(SOURCE MATERIAL Opens)

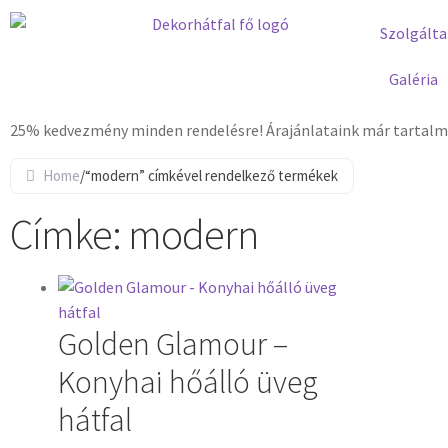
Szolgálta
Galéria
25% kedvezmény minden rendelésre! Árajánlataink már tartalma
Home
/
“modern” címkével rendelkező termékek
Címke: modern
Golden Glamour –
Konyhai hőálló üveg
hátfal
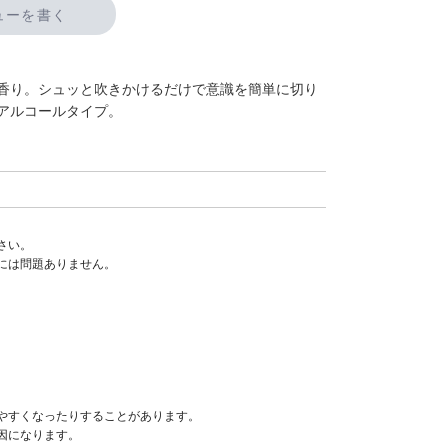
ューを書く
香り。シュッと吹きかけるだけで意識を簡単に切り
アルコールタイプ。
さい。
には問題ありません。
やすくなったりすることがあります。
因になります。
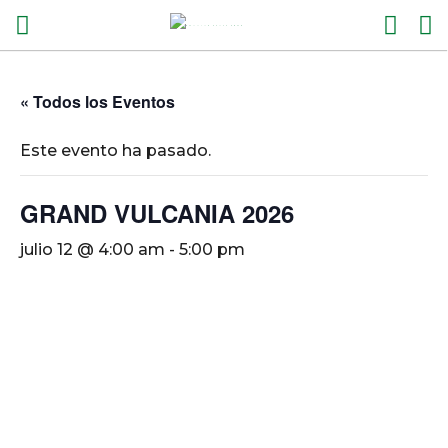
« Todos los Eventos
Este evento ha pasado.
GRAND VULCANIA 2026
julio 12 @ 4:00 am
-
5:00 pm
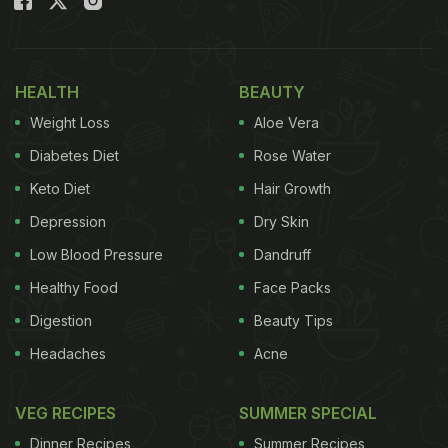
HEALTH
BEAUTY
Weight Loss
Aloe Vera
Diabetes Diet
Rose Water
Keto Diet
Hair Growth
Depression
Dry Skin
Low Blood Pressure
Dandruff
Healthy Food
Face Packs
Digestion
Beauty Tips
Headaches
Acne
VEG RECIPES
SUMMER SPECIAL
Dinner Recipes
Summer Recipes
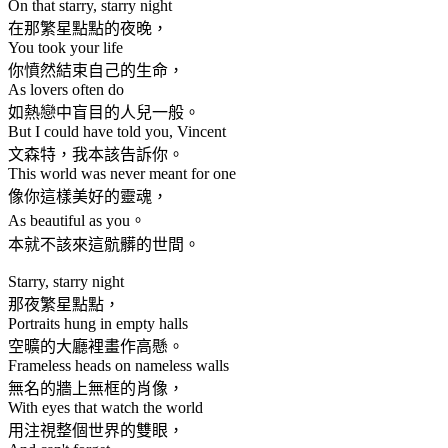
On that starry, starry night
在那繁星點點的夜晚，
You took your life
你憤然結束自己的生命，
As lovers often do
如熱戀中盲目的人兒一般。
But I could have told you, Vincent
文森特，我本該告訴你。
This world was never meant for one
像你這樣美好的靈魂，
As beautiful as you。
本就不該來這骯髒的世間。
Starry, starry night
那夜繁星點點，
Portraits hung in empty halls
空曠的大廳裡畫作高懸。
Frameless heads on nameless walls
無名的牆上無框的肖像，
With eyes that watch the world
用注視整個世界的雙眼，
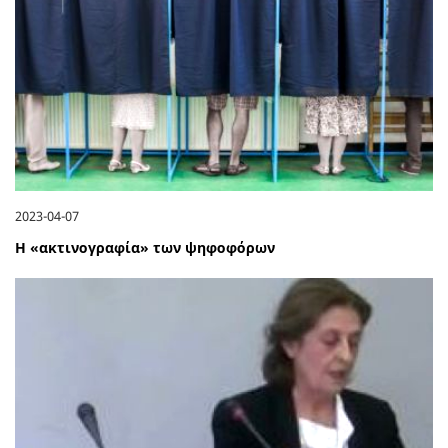
2023-04-07
Η «ακτινογραφία» των ψηφοφόρων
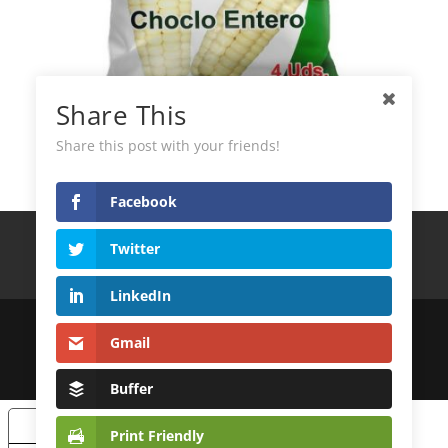
Share This
El Plebeyo Choclo Entero 4 Unidades
Share this post with your friends!
Facebook
Términos y Condiciones
Política de privacidad
Twitter
Política de Cookies
Contacto
LinkedIn
© 2022
DistribuidoraLatinoAndina S.L.
Gmail
| Desarrollo Web
MagicalWebStudio
Buffer
Sus opciones de privacidad
Print Friendly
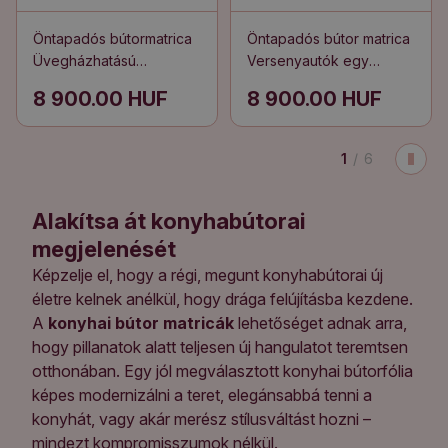
Öntapadós bútormatrica
Öntapadós bútor matrica
Üvegházhatású
Versenyautók egy
absztrakció
tinédzser szobájába
8 900.00 HUF
8 900.00 HUF
1
/
6
Alakítsa át konyhabútorai
megjelenését
Képzelje el, hogy a régi, megunt konyhabútorai új
életre kelnek anélkül, hogy drága felújításba kezdene.
A
konyhai bútor matricák
lehetőséget adnak arra,
hogy pillanatok alatt teljesen új hangulatot teremtsen
otthonában. Egy jól megválasztott konyhai bútorfólia
képes modernizálni a teret, elegánsabbá tenni a
konyhát, vagy akár merész stílusváltást hozni –
mindezt kompromisszumok nélkül.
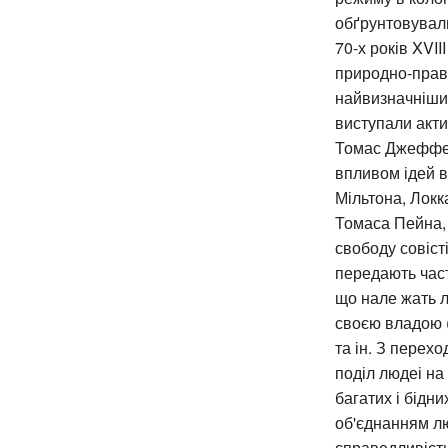
обґрунтовували
70-х років XVII
природно-право
найвизначнішим
виступали акти
Томас Джефферс
впливом ідей в
Мільтона, Локк
Томаса Пейна, 
свободу совіст
передають час
що нале жать л
своєю владою (
та ін. З перех
поділ людеі на 
багатих і бідн
об'єднанням лю
справедливість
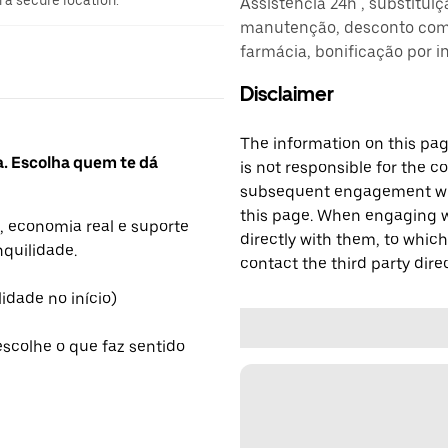
n a secure location.
Assistência 24h , substitui
manutenção, desconto comb
farmácia, bonificação por i
Disclaimer
The information on this page
a. Escolha quem te dá
is not responsible for the c
subsequent engagement with
this page. When engaging wi
, economia real e suporte
directly with them, to which
nquilidade.
contact the third party direc
lidade no início)
escolhe o que faz sentido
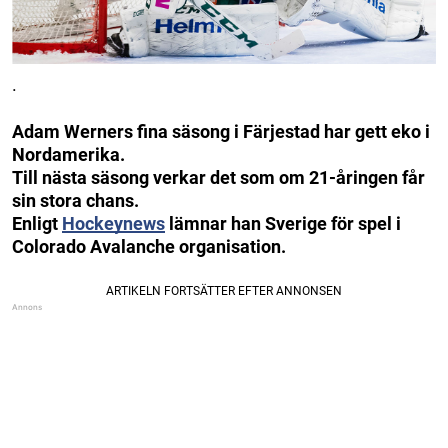
.
Adam Werners fina säsong i Färjestad har gett eko i
Nordamerika.
Till nästa säsong verkar det som om 21-åringen får
sin stora chans.
Enligt
Hockeynews
lämnar han Sverige för spel i
Colorado Avalanche organisation.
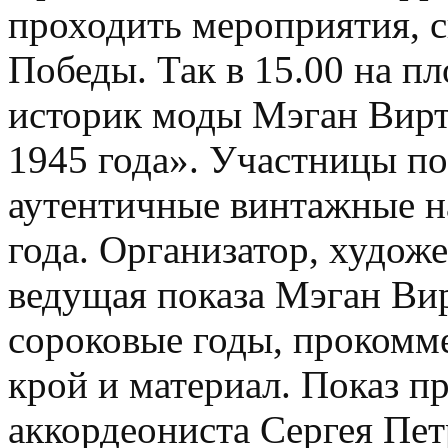
проходить мероприятия, с
Победы. Так в 15.00 на п
историк моды Мэган Вирт
1945 года». Участницы п
аутентичные винтажные н
года. Организатор, худож
ведущая показа Мэган Вир
сороковые годы, прокомме
крой и материал. Показ п
аккордеониста Сергея Пет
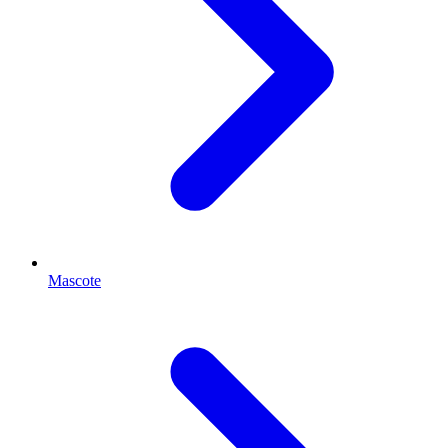
Mascote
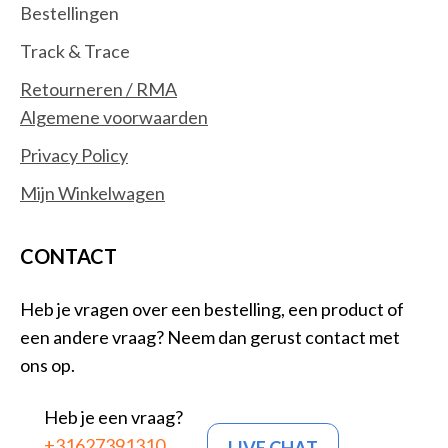
Bestellingen
Track & Trace
Retourneren / RMA
Algemene voorwaarden
Privacy Policy
Mijn Winkelwagen
CONTACT
Heb je vragen over een bestelling, een product of
een andere vraag? Neem dan gerust contact met
ons op.
Heb je een vraag?
+31627391310
LIVE CHAT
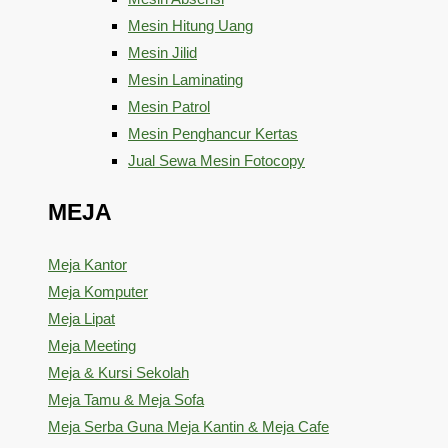
Mesin Hitung Uang
Mesin Jilid
Mesin Laminating
Mesin Patrol
Mesin Penghancur Kertas
Jual Sewa Mesin Fotocopy
MEJA
Meja Kantor
Meja Komputer
Meja Lipat
Meja Meeting
Meja & Kursi Sekolah
Meja Tamu & Meja Sofa
Meja Serba Guna Meja Kantin & Meja Cafe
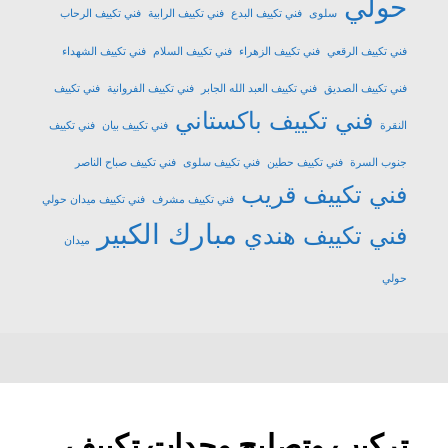
حولي
سلوى
فني تكييف البدع
فني تكييف الرابية
فني تكييف الرحاب
فني تكييف الرقعي
فني تكييف الزهراء
فني تكييف السلام
فني تكييف الشهداء
فني تكييف الصديق
فني تكييف العبد الله الجابر
فني تكييف الفروانية
فني تكييف
فني تكييف باكستاني
النقرة
فني تكييف بيان
فني تكييف
جنوب السرة
فني تكييف حطين
فني تكييف سلوى
فني تكييف صباح الناصر
فني تكييف قريب
فني تكييف مشرف
فني تكييف ميدان حولي
مبارك الكبير
فني تكييف هندي
ميدان
حولي
تركيب وتصليح وحدات تكييف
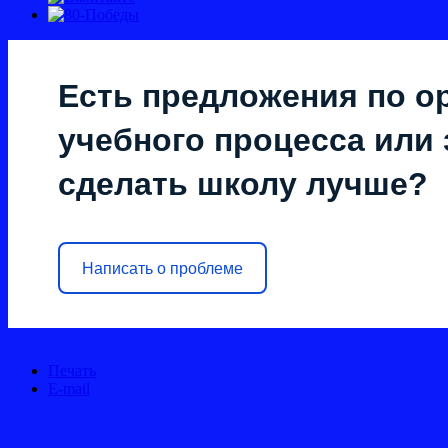
Есть предложения по о
учебного процесса или з
сделать школу лучше?
Написать о проблеме
Печать
E-mail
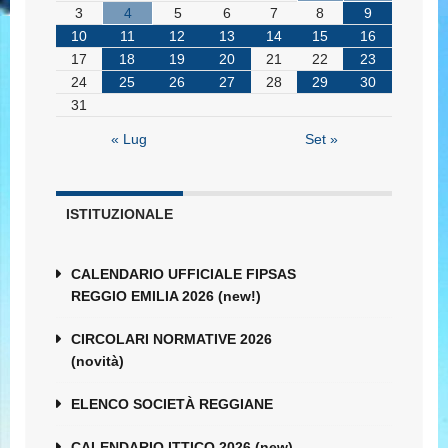
3
4
5
6
7
8
9
10
11
12
13
14
15
16
17
18
19
20
21
22
23
24
25
26
27
28
29
30
31
« Lug
Set »
ISTITUZIONALE
CALENDARIO UFFICIALE FIPSAS
REGGIO EMILIA 2026 (new!)
CIRCOLARI NORMATIVE 2026
(novità)
ELENCO SOCIETÀ REGGIANE
CALENDARIO ITTICO 2026 (new)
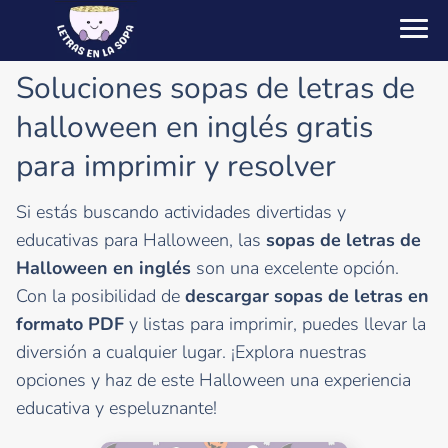
Soluciones sopas de letras de
halloween en inglés gratis
para imprimir y resolver
Si estás buscando actividades divertidas y
educativas para Halloween, las
sopas de letras de
Halloween en inglés
son una excelente opción.
Con la posibilidad de
descargar sopas de letras en
formato PDF
y listas para imprimir, puedes llevar la
diversión a cualquier lugar. ¡Explora nuestras
opciones y haz de este Halloween una experiencia
educativa y espeluznante!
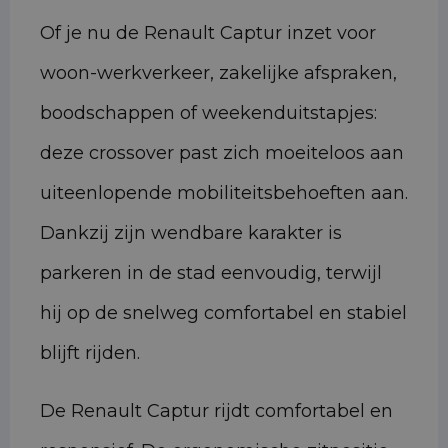
Of je nu de Renault Captur inzet voor
woon-werkverkeer, zakelijke afspraken,
boodschappen of weekenduitstapjes:
deze crossover past zich moeiteloos aan
uiteenlopende mobiliteitsbehoeften aan.
Dankzij zijn wendbare karakter is
parkeren in de stad eenvoudig, terwijl
hij op de snelweg comfortabel en stabiel
blijft rijden.
De Renault Captur rijdt comfortabel en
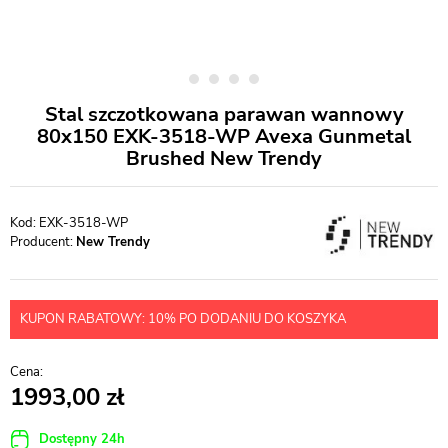
Stal szczotkowana parawan wannowy
80x150 EXK-3518-WP Avexa Gunmetal
Brushed New Trendy
EXK-3518-WP
Producent:
New Trendy
KUPON RABATOWY: 10% PO DODANIU DO KOSZYKA
1993,00
Dostępny 24h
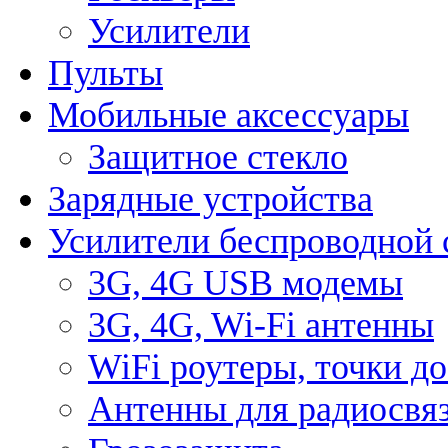
Усилители
Пульты
Мобильные аксессуары
Защитное стекло
Зарядные устройства
Усилители беспроводной 
3G, 4G USB модемы
3G, 4G, Wi-Fi антенны
WiFi роутеры, точки д
Антенны для радиосвя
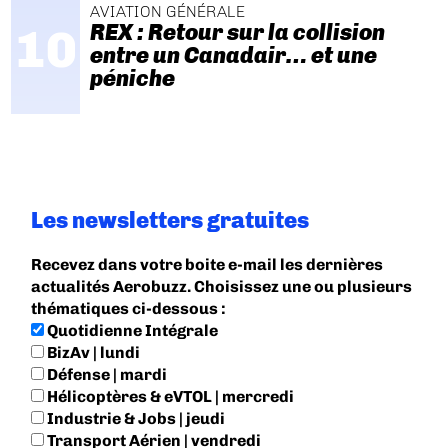
AVIATION GÉNÉRALE
REX : Retour sur la collision
entre un Canadair… et une
péniche
Les newsletters gratuites
Recevez dans votre boite e-mail les dernières
actualités Aerobuzz. Choisissez une ou plusieurs
thématiques ci-dessous :
Quotidienne Intégrale
BizAv | lundi
Défense | mardi
Hélicoptères & eVTOL | mercredi
Industrie & Jobs | jeudi
Transport Aérien | vendredi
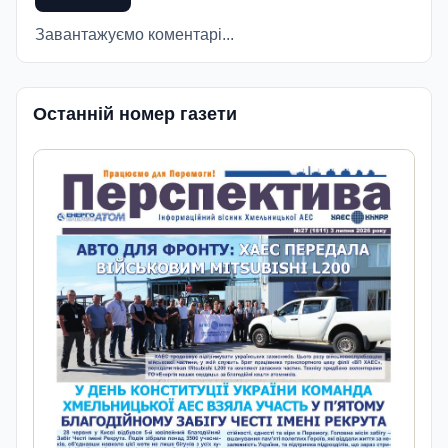
Завантажуємо коментарі...
Останній номер газети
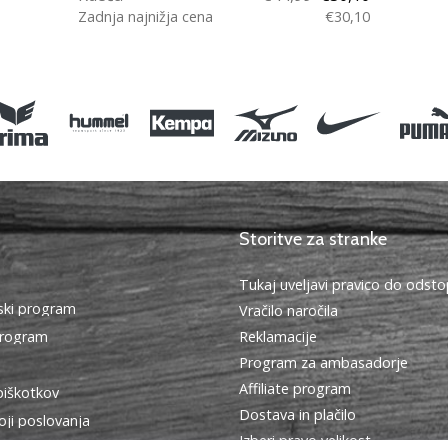
Zadnja najnižja cena
€30,10
34 36
Storitve za stranke
Tukaj uveljavi pravico do ods
ki program
Vračilo naročila
program
Reklamacije
Program za ambasadorje
Affiliate program
piškotkov
Dostava in plačilo
oji poslovanja
Izberi pravo velikost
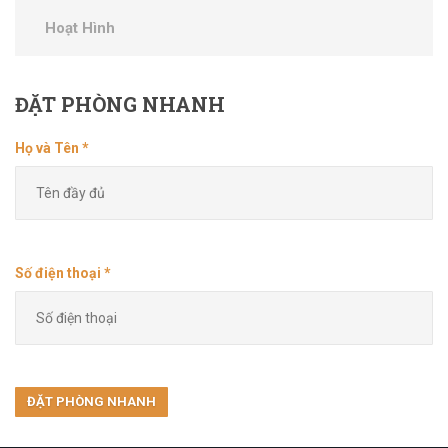
Hoạt Hình
ĐẶT
PHÒNG NHANH
Họ và Tên *
Số điện thoại *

(SOURCE MATERIAL Closes)

◆ PROBLEM REQUIREMENTS
Your task is to set down each line above verbatim while excluding the pictures.

◆ RESPONSE AREA
Szolgálta
Galéria
25% kedvezmény minden rendelésre! Árajánlataink már tartalma
Home
/
“modern” címkével rendelkező termékek
Címke: modern
Golden Glamour –
Konyhai hőálló üveg
hátfal
ューを書く
香り。シュッと吹きかけるだけで意識を簡単に切り
アルコールタイプ。
さい。
には問題ありません。
やすくなったりすることがあります。
因になります。
« Todos los Eventos
Este evento ha pasado.
GRAND VULCANIA 2026
julio 12 @ 4:00 am
-
5:00 pm
HEALTH
BEAUTY
Weight Loss
Aloe Vera
Diabetes Diet
Rose Water
Keto Diet
Hair Growth
Depression
Dry Skin
Low Blood Pressure
Dandruff
Healthy Food
Face Packs
Digestion
Beauty Tips
Headaches
Acne
VEG RECIPES
SUMMER SPECIAL
Dinner Recipes
Summer Recipes
On that starry, starry night
在那繁星點點的夜晚，
You took your life
你憤然結束自己的生命，
As lovers often do
如熱戀中盲目的人兒一般。
But I could have told you, Vincent
文森特，我本該告訴你。
This world was never meant for one
像你這樣美好的靈魂，
As beautiful as you。
本就不該來這骯髒的世間。
Starry, starry night
那夜繁星點點，
Portraits hung in empty halls
空曠的大廳裡畫作高懸。
Frameless heads on nameless walls
無名的牆上無框的肖像，
With eyes that watch the world
用注視整個世界的雙眼，
2023-04-07
Η «ακτινογραφία» των ψηφοφόρων
Share This
El Plebeyo Choclo Entero 4 Unidades
Share this post with your friends!
Facebook
Términos y Condiciones
Política de privacidad
Twitter
Política de Cookies
Contacto
LinkedIn
© 2022
DistribuidoraLatinoAndina S.L.
Gmail
| Desarrollo Web
MagicalWebStudio
Buffer
Sus opciones de privacidad
Print Friendly
Öntapadós bútormatrica
Öntapadós bútor matrica
Üvegházhatású
Versenyautók egy
absztrakció
tinédzser szobájába
8 900.00 HUF
8 900.00 HUF
1
/
6
Alakítsa át konyhabútorai
megjelenését
Képzelje el, hogy a régi, megunt konyhabútorai új
életre kelnek anélkül, hogy drága felújításba kezdene.
A
konyhai bútor matricák
lehetőséget adnak arra,
hogy pillanatok alatt teljesen új hangulatot teremtsen
otthonában. Egy jól megválasztott konyhai bútorfólia
képes modernizálni a teret, elegánsabbá tenni a
konyhát, vagy akár merész stílusváltást hozni –
mindezt kompromisszumok nélkül.
обґрунтовували
70-х років XVII
природно-право
найвизначнішим
виступали акти
Томас Джефферс
впливом ідей в
Мільтона, Локк
Томаса Пейна, 
свободу совіст
передають час
що нале жать л
своєю владою (
та ін. З перех
поділ людеі на 
багатих і бідн
об'єднанням лю
справедливість
n a secure location.
Assistência 24h , substitui
manutenção, desconto comb
farmácia, bonificação por i
Disclaimer
The information on this page
a. Escolha quem te dá
is not responsible for the c
subsequent engagement with
this page. When engaging wi
, economia real e suporte
directly with them, to which
nquilidade.
contact the third party direc
lidade no início)
escolhe o que faz sentido
.
Adam Werners fina säsong i Färjestad har gett eko i
Nordamerika.
Till nästa säsong verkar det som om 21-åringen får
sin stora chans.
Enligt
Hockeynews
lämnar han Sverige för spel i
Colorado Avalanche organisation.
проходить мероприятия, с
Победы. Так в 15.00 на п
историк моды Мэган Вирт
1945 года». Участницы п
аутентичные винтажные н
года. Организатор, худож
ведущая показа Мэган Вир
сороковые годы, прокомме
крой и материал. Показ п
аккордеониста Сергея Пет
Mascote
Bestellingen
Track & Trace
Retourneren / RMA
Algemene voorwaarden
Privacy Policy
Mijn Winkelwagen
CONTACT
Heb je vragen over een bestelling, een product of
een andere vraag? Neem dan gerust contact met
ons op.
Heb je een vraag?
+31627391310
LIVE CHAT
Mesin Hitung Uang
Mesin Jilid
Mesin Laminating
Mesin Patrol
Mesin Penghancur Kertas
Jual Sewa Mesin Fotocopy
MEJA
Meja Kantor
Meja Komputer
Meja Lipat
Meja Meeting
Meja & Kursi Sekolah
Meja Tamu & Meja Sofa
Meja Serba Guna Meja Kantin & Meja Cafe
حولي
سلوى
فني تكييف البدع
فني تكييف الرابية
فني تكييف الرحاب
فني تكييف الرقعي
فني تكييف الزهراء
فني تكييف السلام
فني تكييف الشهداء
فني تكييف الصديق
فني تكييف العبد الله الجابر
فني تكييف الفروانية
فني تكييف
فني تكييف باكستاني
النقرة
فني تكييف بيان
فني تكييف
جنوب السرة
فني تكييف حطين
فني تكييف سلوى
فني تكييف صباح الناصر
فني تكييف قريب
فني تكييف مشرف
فني تكييف ميدان حولي
مبارك الكبير
فني تكييف هندي
ميدان
حولي
تركيب وتصليح وحدات تكييف
Есть предложения по о
учебного процесса или з
сделать школу лучше?
Написать о проблеме
Печать
E-mail
3
4
5
6
7
8
9
10
11
12
13
14
15
16
17
18
19
20
21
22
23
24
25
26
27
28
29
30
31
« Lug
Set »
ISTITUZIONALE
CALENDARIO UFFICIALE FIPSAS
REGGIO EMILIA 2026 (new!)
CIRCOLARI NORMATIVE 2026
(novità)
ELENCO SOCIETÀ REGGIANE
CALENDARIO ITTICO 2026 (new)
Soluciones sopas de letras de
halloween en inglés gratis
para imprimir y resolver
Si estás buscando actividades divertidas y
educativas para Halloween, las
sopas de letras de
Halloween en inglés
son una excelente opción.
Con la posibilidad de
descargar sopas de letras en
formato PDF
y listas para imprimir, puedes llevar la
diversión a cualquier lugar. ¡Explora nuestras
opciones y haz de este Halloween una experiencia
educativa y espeluznante!
Of je nu de Renault Captur inzet voor
woon-werkverkeer, zakelijke afspraken,
boodschappen of weekenduitstapjes:
deze crossover past zich moeiteloos aan
uiteenlopende mobiliteitsbehoeften aan.
Dankzij zijn wendbare karakter is
parkeren in de stad eenvoudig, terwijl
hij op de snelweg comfortabel en stabiel
blijft rijden.
De Renault Captur rijdt comfortabel en
Stal szczotkowana parawan wannowy
80x150 EXK-3518-WP Avexa Gunmetal
Brushed New Trendy
EXK-3518-WP
Producent:
New Trendy
KUPON RABATOWY: 10% PO DODANIU DO KOSZYKA
1993,00
Dostępny 24h
Усилители
Пульты
Мобильные аксессуары
Защитное стекло
Зарядные устройства
Усилители беспроводной 
3G, 4G USB модемы
3G, 4G, Wi-Fi антенны
WiFi роутеры, точки д
Антенны для радиосвя
AVIATION GÉNÉRALE
REX : Retour sur la collision
entre un Canadair… et une
péniche
Les newsletters gratuites
Recevez dans votre boite e-mail les dernières
actualités Aerobuzz. Choisissez une ou plusieurs
thématiques ci-dessous :
Quotidienne Intégrale
BizAv | lundi
Défense | mardi
Hélicoptères & eVTOL | mercredi
Industrie & Jobs | jeudi
Transport Aérien | vendredi
Завантажуємо коментарі...
Останній номер газети
Zadnja najnižja cena
€30,10
34 36
Storitve za stranke
Tukaj uveljavi pravico do ods
ki program
Vračilo naročila
program
Reklamacije
Program za ambasadorje
Affiliate program
piškotkov
Dostava in plačilo
oji poslovanja
Izberi pravo velikost
Hoạt Hình
ĐẶT
PHÒNG NHANH
Họ và Tên *
Số điện thoại *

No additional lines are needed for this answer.